# [Activity]
A word-for-word copy of the records below is needed, without the images.

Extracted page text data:
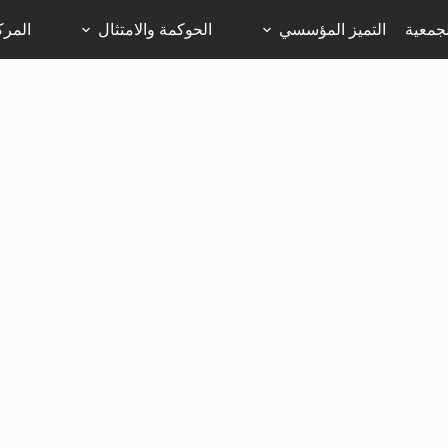
جمعية
التميز المؤسسي
الحوكمة والامتثال
المرك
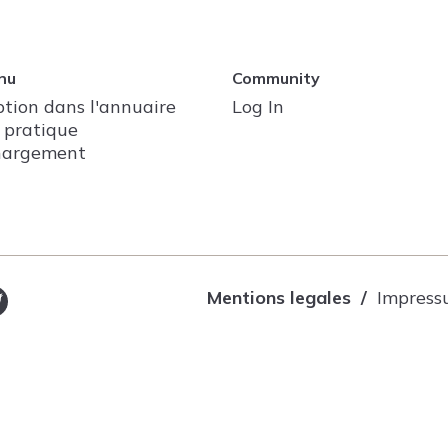
nu
Community
ption dans l'annuaire
Log In
 pratique
hargement
Mentions legales
Impres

# [Solution for this task]
جمعية
التميز المؤسسي
الحوكمة والامتثال
المرك
nu
Community
ption dans l'annuaire
Log In
 pratique
hargement
Mentions legales
Impres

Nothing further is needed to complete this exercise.